政治についてまじめに考えてみた⑮ 石丸伸二考その拾弐
選挙というと某アイドルグループの総選挙なんかではいわゆる「人気投票」となっていて、現代の政治家でもちょっと話題になったとかバズったみたいな人が出馬すると「人気投票だ」などと揶揄する向きがあったようです。
確かに芸能人とかスポーツ選手とかYouTuberなんかは知名度では一般の政治家のそれを上回るでしょうから、「知っているから」「名前を聞いたことがあるから」投票する、という人気投票的な側面があることは否めません。

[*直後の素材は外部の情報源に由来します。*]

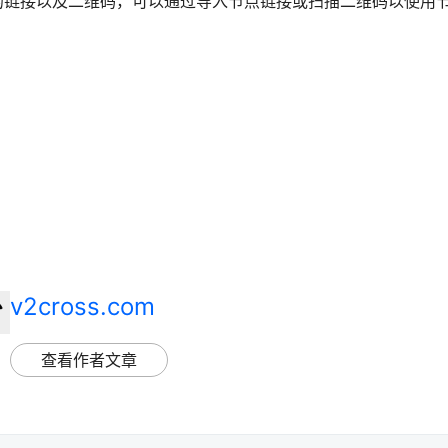
的链接以及二维码，可以通过导入节点链接或扫描二维码以使用
v2cross.com
查看作者文章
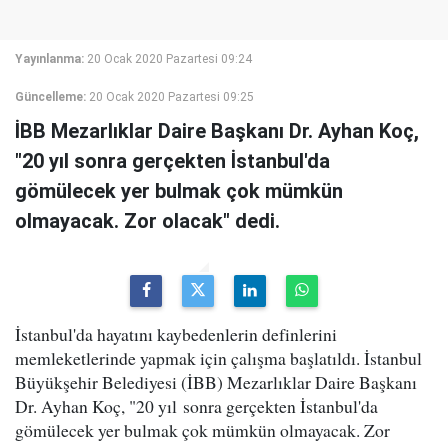
Yayınlanma:
20 Ocak 2020 Pazartesi 09:24
Güncelleme:
20 Ocak 2020 Pazartesi 09:25
İBB Mezarlıklar Daire Başkanı Dr. Ayhan Koç,
"20 yıl sonra gerçekten İstanbul'da
gömülecek yer bulmak çok mümkün
olmayacak. Zor olacak" dedi.
İstanbul'da hayatını kaybedenlerin definlerini
memleketlerinde yapmak için çalışma başlatıldı. İstanbul
Büyükşehir Belediyesi (İBB) Mezarlıklar Daire Başkanı
Dr. Ayhan Koç, "20 yıl sonra gerçekten İstanbul'da
gömülecek yer bulmak çok mümkün olmayacak. Zor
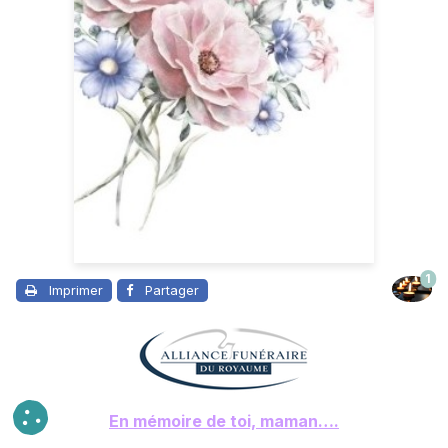
1
Imprimer
Partager
En mémoire de toi, maman….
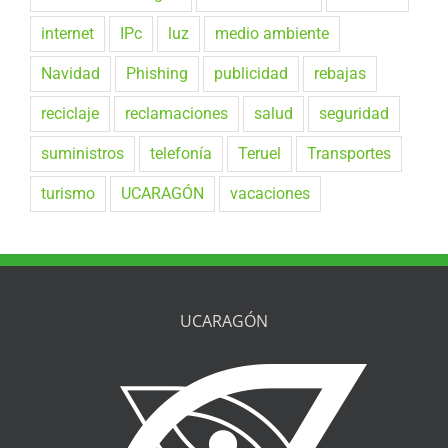
internet
IPc
luz
medio ambiente
Navidad
Phishing
publicidad
rebajas
reciclaje
reclamaciones
salud
seguridad
suministros
telefonía
Teruel
Transportes
turismo
UCARAGÓN
vacaciones
UCARAGÓN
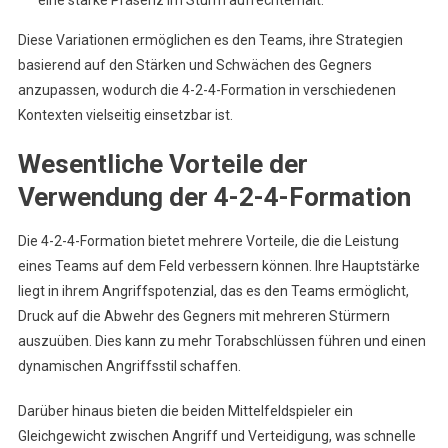
eine starke Präsenz im Sturm aufrechterhält.
Diese Variationen ermöglichen es den Teams, ihre Strategien
basierend auf den Stärken und Schwächen des Gegners
anzupassen, wodurch die 4-2-4-Formation in verschiedenen
Kontexten vielseitig einsetzbar ist.
Wesentliche Vorteile der
Verwendung der 4-2-4-Formation
Die 4-2-4-Formation bietet mehrere Vorteile, die die Leistung
eines Teams auf dem Feld verbessern können. Ihre Hauptstärke
liegt in ihrem Angriffspotenzial, das es den Teams ermöglicht,
Druck auf die Abwehr des Gegners mit mehreren Stürmern
auszuüben. Dies kann zu mehr Torabschlüssen führen und einen
dynamischen Angriffsstil schaffen.
Darüber hinaus bieten die beiden Mittelfeldspieler ein
Gleichgewicht zwischen Angriff und Verteidigung, was schnelle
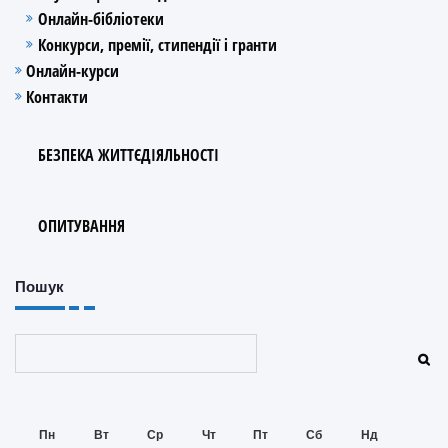
Онлайн-бібліотеки
Конкурси, премії, стипендії і гранти
Онлайн-курси
Контакти
БЕЗПЕКА ЖИТТЄДІЯЛЬНОСТІ
ОПИТУВАННЯ
Пошук
Пошук
Пн
Вт
Ср
Чт
Пт
Сб
Нд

もちろん政治家以外のバックボーンのある方であっても立派な政治家として活躍されることもありますので一概に悪とは言いませんが、ただ、やはり政治の素人ではなかなか「国民のための政治」を実現するのは難しいというのが一般的な理解ですし、私もその考えには一定の理解を示します。

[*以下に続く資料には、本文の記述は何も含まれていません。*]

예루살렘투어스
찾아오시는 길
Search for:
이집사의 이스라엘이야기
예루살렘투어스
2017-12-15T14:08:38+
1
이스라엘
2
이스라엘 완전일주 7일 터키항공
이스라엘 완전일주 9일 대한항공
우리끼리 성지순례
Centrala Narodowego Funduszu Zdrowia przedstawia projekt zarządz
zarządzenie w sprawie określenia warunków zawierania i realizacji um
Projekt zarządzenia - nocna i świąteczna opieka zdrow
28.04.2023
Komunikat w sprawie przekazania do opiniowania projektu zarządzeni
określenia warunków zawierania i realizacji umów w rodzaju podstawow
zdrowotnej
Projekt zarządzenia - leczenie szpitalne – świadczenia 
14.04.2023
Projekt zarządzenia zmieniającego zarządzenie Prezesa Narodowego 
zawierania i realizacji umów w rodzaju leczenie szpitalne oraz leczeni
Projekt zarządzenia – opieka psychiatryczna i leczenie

随分下火になりましたが、都知事選で石丸伸二さんへの投票行動を「人気投票になった懸念がある」などと報じたメディアもあるようです。むしろ人気投票で当選を目指したのは、これまでの政治家ではないかとふと思い立ちましたのでテキストにすることにしました。

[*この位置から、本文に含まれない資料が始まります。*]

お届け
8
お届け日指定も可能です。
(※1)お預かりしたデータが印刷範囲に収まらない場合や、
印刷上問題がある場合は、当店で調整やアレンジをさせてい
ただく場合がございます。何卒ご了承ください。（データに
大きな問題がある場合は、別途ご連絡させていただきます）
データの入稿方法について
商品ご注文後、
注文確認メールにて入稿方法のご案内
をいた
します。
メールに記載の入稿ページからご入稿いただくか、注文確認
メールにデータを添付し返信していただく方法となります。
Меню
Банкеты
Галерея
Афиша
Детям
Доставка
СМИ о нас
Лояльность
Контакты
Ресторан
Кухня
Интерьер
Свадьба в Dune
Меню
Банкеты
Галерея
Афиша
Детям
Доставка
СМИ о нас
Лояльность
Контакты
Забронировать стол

いわゆるバラマキだとか目先の利益だとかをチラつかせて議員の席を確保してきたのがこれまでの政治家ではなかったかと思うわけです。
実際問題、日本の国力は確実に低下しています。はっきり言ってジリ貧です。その苦い現実を国民の前にさらけ出して、それでもなお日本を良くしたい、痛みは国民で分け合わねば日本が駄目になる、などと訴えた候補がこれまでいたでしょうか。
ほとんどの候補が子育て支援だとか消費税廃止だとか目先の利益にまつわることか、脱原発みたいな不安を煽る形で投票を呼びかけてきたのではないでしょうか。
これら目先の利益の獲得や不安の解消を訴えることは結局は人気投票に過ぎないのではないか、というのが私見です。
政治家のお仕事は大きなビジョンを描いて、それを国民に示しつつ、現在の生活とのバランスをどう取るのかを考えることであって、目先の支援だとか不安解消だとかはそれこそ官僚や自治体職員のお仕事です。
そもそも「政治家というのは人気商売だ、国民に分かり易く説明をしなければならない!」みたいに強弁する人が、時を変えて「政治家は人気投票で選ばれてはならない!」みたいなことを訴えていたりするので、翻訳すると「自分の価値観に合わないやつは全部だめ」ということなんだろうな、というのは何となく分かったりもしています。